The Reserve Bank of India (RBI) board on Friday approved a dividend of Rs 2.87 lakh crore to the central government for the fiscal year 2025-26, marking a 6.7% increase from the previous year's Rs 2.69 lakh crore. This decision came even as the central bank significantly raised its transfers to the contingency risk buffer, reflecting a surge in earnings and balance sheet expansion.
Higher Dividend Amid Increased Risk Buffer
The higher dividend was announced despite a transfer of Rs 1.09 lakh crore to the contingency risk buffer, which represents a 143% increase from last year's Rs 44,861 crore. This sharp rise was driven by a 26% increase in net income, which reached Rs 3.96 lakh crore. However, despite the larger transfer, the ratio of the contingency risk buffer to the RBI's balance sheet declined to 6.5% from 7% a year ago, primarily because the central bank's balance sheet expanded by 20.6% to Rs 91,97,121.08 crore as of March 31, 2026.
Factors Behind Balance Sheet Expansion
The expansion of the RBI's balance sheet can be attributed to several factors, including rising gold prices, increased intervention in bond and foreign exchange markets, liquidity management operations, and a surge in currency in circulation. These elements collectively contributed to the central bank's financial growth.

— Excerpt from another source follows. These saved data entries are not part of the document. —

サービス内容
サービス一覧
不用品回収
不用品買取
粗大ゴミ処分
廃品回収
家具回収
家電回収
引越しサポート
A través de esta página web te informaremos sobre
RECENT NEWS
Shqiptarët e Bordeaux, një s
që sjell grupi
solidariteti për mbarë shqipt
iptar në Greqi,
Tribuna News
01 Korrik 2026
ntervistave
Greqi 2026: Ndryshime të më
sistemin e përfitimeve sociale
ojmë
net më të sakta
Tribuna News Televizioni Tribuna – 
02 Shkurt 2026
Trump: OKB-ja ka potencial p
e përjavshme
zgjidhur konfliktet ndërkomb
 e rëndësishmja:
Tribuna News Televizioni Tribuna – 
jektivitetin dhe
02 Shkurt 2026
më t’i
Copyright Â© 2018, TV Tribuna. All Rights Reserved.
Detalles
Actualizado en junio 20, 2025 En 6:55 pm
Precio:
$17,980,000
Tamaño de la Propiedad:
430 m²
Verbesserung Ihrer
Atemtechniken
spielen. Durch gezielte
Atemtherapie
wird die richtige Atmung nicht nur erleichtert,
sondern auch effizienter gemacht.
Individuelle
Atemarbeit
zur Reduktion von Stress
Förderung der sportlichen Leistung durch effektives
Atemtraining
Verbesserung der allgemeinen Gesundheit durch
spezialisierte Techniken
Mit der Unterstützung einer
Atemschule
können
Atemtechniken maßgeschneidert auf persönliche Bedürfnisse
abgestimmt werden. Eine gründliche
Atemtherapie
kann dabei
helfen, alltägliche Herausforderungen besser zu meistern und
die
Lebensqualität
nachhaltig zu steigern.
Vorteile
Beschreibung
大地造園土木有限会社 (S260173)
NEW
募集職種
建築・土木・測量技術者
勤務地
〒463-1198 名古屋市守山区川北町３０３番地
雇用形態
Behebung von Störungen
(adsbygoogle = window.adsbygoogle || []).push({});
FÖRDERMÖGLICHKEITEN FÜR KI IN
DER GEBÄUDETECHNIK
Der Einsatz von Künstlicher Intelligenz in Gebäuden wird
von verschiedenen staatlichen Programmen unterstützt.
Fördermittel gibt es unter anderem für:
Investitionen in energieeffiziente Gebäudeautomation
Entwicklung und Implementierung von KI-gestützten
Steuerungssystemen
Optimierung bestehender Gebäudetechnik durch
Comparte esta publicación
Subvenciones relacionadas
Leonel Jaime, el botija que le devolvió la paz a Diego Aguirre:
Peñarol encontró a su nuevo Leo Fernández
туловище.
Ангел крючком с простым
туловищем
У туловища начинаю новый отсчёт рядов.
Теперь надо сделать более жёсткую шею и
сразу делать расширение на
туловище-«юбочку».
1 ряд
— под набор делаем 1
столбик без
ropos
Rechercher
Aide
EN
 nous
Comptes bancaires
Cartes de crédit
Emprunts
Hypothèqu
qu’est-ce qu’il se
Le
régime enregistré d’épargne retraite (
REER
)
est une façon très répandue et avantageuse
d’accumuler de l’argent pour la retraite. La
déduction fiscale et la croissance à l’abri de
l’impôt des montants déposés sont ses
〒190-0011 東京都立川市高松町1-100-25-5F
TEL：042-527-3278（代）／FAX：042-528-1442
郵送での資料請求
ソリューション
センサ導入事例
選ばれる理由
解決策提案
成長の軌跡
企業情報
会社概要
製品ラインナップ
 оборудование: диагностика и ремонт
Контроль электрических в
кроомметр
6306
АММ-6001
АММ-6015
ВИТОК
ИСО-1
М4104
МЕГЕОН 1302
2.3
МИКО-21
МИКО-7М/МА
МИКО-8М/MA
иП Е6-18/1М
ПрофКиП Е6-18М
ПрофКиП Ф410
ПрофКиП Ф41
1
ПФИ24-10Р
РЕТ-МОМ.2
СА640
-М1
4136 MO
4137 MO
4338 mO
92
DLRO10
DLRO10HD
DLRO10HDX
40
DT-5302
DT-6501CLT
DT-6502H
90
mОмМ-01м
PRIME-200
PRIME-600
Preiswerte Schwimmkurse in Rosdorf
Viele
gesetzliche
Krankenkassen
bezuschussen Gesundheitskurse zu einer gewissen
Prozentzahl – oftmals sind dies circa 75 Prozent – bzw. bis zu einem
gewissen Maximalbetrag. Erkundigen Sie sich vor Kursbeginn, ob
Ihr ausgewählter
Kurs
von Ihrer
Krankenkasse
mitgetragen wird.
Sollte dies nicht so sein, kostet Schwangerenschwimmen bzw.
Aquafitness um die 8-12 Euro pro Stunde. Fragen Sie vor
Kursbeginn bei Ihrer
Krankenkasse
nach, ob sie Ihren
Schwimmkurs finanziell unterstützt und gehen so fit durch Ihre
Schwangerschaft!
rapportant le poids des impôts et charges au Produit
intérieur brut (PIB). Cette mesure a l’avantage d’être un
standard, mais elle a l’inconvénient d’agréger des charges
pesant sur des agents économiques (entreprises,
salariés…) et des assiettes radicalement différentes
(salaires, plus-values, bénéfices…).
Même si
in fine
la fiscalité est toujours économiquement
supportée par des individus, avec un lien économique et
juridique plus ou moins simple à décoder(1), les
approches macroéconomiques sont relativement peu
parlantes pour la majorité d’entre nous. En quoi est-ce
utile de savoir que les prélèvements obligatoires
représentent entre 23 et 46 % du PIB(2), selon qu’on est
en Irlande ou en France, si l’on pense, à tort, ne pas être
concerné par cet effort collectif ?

Calibrated Capital Management Approach
The RBI's financial outcome for 2025-26 reflects a calibrated capital management approach, balancing higher internal provisioning with a larger surplus payout to the government. This marks a shift from the previous year, when the focus was primarily on strengthening safety buffers over surplus distribution. The surplus transfer is particularly beneficial for the central government, which faces the prospect of higher fertilizer and cooking gas subsidies, as well as a potential tax hit due to a spike in global oil prices.
Budgetary Impact
For the current fiscal year, the central government has budgeted Rs 3,16,000 crore as dividends from the RBI, banks, and financial institutions, compared to Rs 3,04,590 crore in the previous year. With the State Bank of India (SBI) and Life Insurance Corporation (LIC) providing dividends of over Rs 14,000 crore, the government needs to garner Rs 16,000 crore in dividends from other banks and financial institutions to meet its budgeted target.
Net Income and Balance Sheet Growth
The RBI's net income before provisions rose by 26.3% to approximately Rs 3.96 lakh crore, up from Rs 3.13 lakh crore in the previous year. Simultaneously, the RBI's balance sheet expanded by more than 20% over the year, crossing the Rs 91 lakh crore mark. This robust financial performance underscores the central bank's ability to generate surplus while maintaining adequate reserves for contingencies.